<<<<

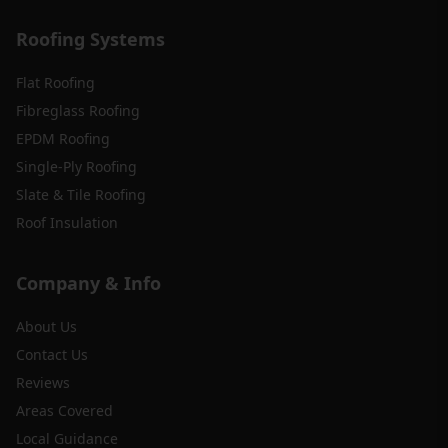
Roofing Systems
Flat Roofing
Fibreglass Roofing
EPDM Roofing
Single-Ply Roofing
Slate & Tile Roofing
Roof Insulation
Company & Info
About Us
Contact Us
Reviews
Areas Covered
Local Guidance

>>>>

Description of the task
Output the records above exactly; leave out the pictures.

Answer space
Roofing Systems
Flat Roofing
Fibreglass Roofing
EPDM Roofing
Single-Ply Roofing
Slate & Tile Roofing
Roof Insulation
Company & Info
About Us
Contact Us
Reviews
Areas Covered
Local Guidance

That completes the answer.